Posted - February 04 2016 :  4:09:16 PM  Show Profile  Reply with Quote
quote:
Originally posted by FORT CHAFFEE

My problem is that Colt has had problems in the past few years and i don't know if they are still "the" 1911.... It looks well made but the sights are a question. I may need to swap them for something i can see better. The light weight commander is also back this year for about the same money. I think the Competitor may be what i'm looking for i'm just not sure. I want to keep a open mind to new 1911's. I may be a old dog but, you know how that goes. Thanks...........

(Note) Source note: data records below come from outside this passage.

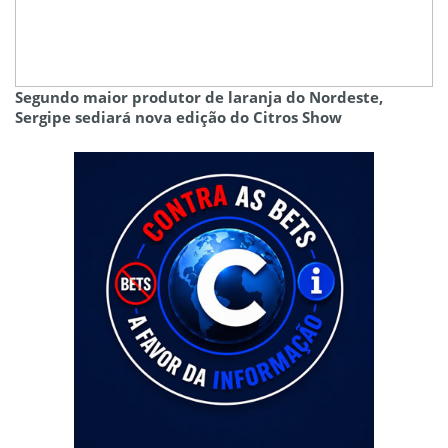
Segundo maior produtor de laranja do Nordeste,
Sergipe sediará nova edição do Citros Show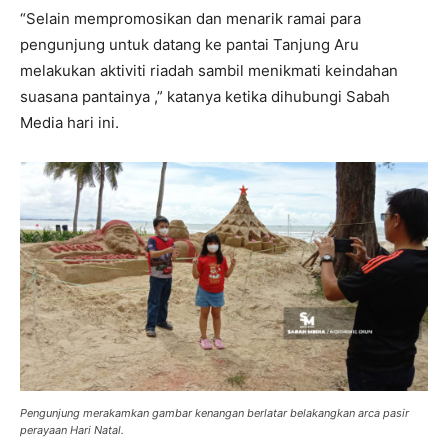
“Selain mempromosikan dan menarik ramai para
pengunjung untuk datang ke pantai Tanjung Aru
melakukan aktiviti riadah sambil menikmati keindahan
suasana pantainya ,” katanya ketika dihubungi Sabah
Media hari ini.
Pengunjung merakamkan gambar kenangan berlatar belakangkan arca pasir
perayaan Hari Natal.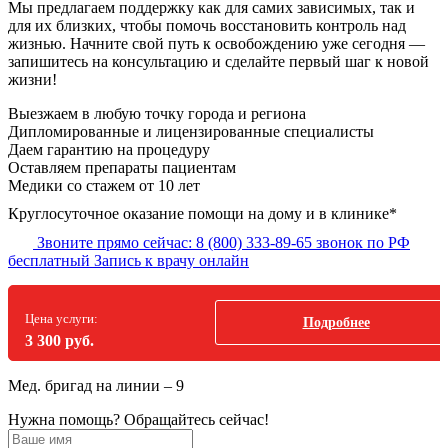
Мы предлагаем поддержку как для самих зависимых, так и
для их близких, чтобы помочь восстановить контроль над
жизнью. Начните свой путь к освобождению уже сегодня —
запишитесь на консультацию и сделайте первый шаг к новой
жизни!
Выезжаем в
любую точку
города и региона
Дипломированные и лицензированные специалисты
Даем гарантию на процедуру
Оставляем препараты пациентам
Медики со стажем от 10 лет
Круглосуточное оказание помощи на дому и в клинике*
Звоните прямо сейчас:
8 (800) 333-89-65
звонок по РФ
бесплатный
Запись к врачу онлайн
Цена услуги:
Подробнее
3 300 руб.
Мед. бригад на линии –
9
Нужна помощь?
Обращайтесь сейчас!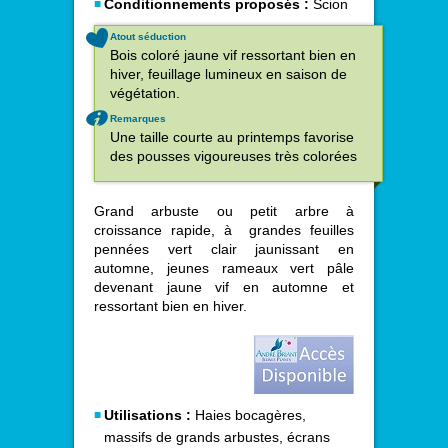
Conditionnements proposés :
Scion
Atout séduction
Bois coloré jaune vif ressortant bien en
hiver, feuillage lumineux en saison de
végétation.
Remarques
Une taille courte au printemps favorise
des pousses vigoureuses très colorées
Grand arbuste ou petit arbre à
croissance rapide, à grandes feuilles
pennées vert clair jaunissant en
automne, jeunes rameaux vert pâle
devenant jaune vif en automne et
ressortant bien en hiver.
Utilisations :
Haies bocagères,
massifs de grands arbustes, écrans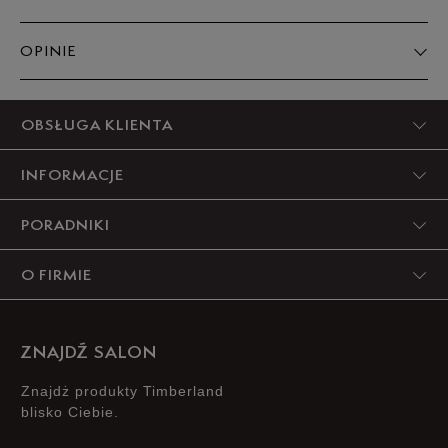
OPINIE
5
OBSŁUGA KLIENTA
91%
INFORMACJE
4
0%
PORADNIKI
3
0%
O FIRMIE
2
9%
1
0%
ZNAJDŹ SALON
Znajdż produkty Timberland
blisko Ciebie.
Zgodność z rozmiarem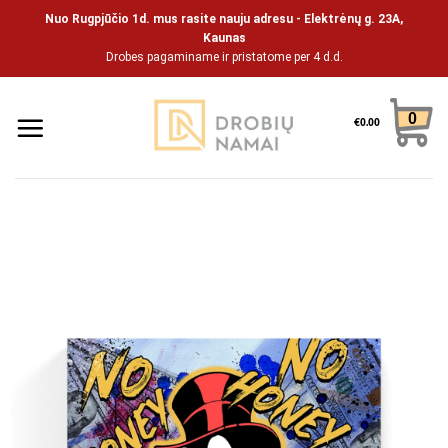
Skip
Nuo Rugpjūčio 1d. mus rasite nauju adresu - Elektrėnų g. 23A,
to
Kaunas
Drobes pagaminame ir pristatome per 4 d.d.
content
0
€
0.00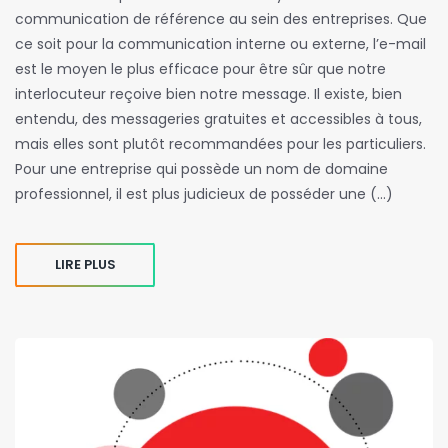
communication de référence au sein des entreprises. Que
ce soit pour la communication interne ou externe, l’e-mail
est le moyen le plus efficace pour être sûr que notre
interlocuteur reçoive bien notre message. Il existe, bien
entendu, des messageries gratuites et accessibles à tous,
mais elles sont plutôt recommandées pour les particuliers.
Pour une entreprise qui possède un nom de domaine
professionnel, il est plus judicieux de posséder une (…)
LIRE PLUS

Hi,just my take on this. I used to be a "gun pimp" ie. sold firearms at a big box store. It was a part time job after I retired. I learned that most of "our" salesmen hunted once a year, maybe and knew less than your average boy scout. I heard " Colt is going out of business". "Colt is having quality control problems, etc." I have never had a problem with Colt; your/others experience may vary.

I have had real QC problems with Springfield Inc. and absolutely would not ever buy a Kimber. Your/ others may love your Kimbers,they are the most popular. The salesman's job is to sell you something; usually what he has in stock.

As for sights I can't see like I used to. My most visible sights have been those that are white. The white bead on the Colt XSE, Govt. and Cmdr. and the Mk III Browning HP,work for me. How do I know? I can hit what I aim at including cloverleaf groups. When I qualified with my SIG 226 with night sights the range guy complimented me, 2 years in a row.

I like Colt's forged parts. See my post "What makes a Colt". My partner loves his high line Springfield Inc. Me, not so much, I'm stuck with fixing them. He has sent two Springfield's back due to frame and slide problems.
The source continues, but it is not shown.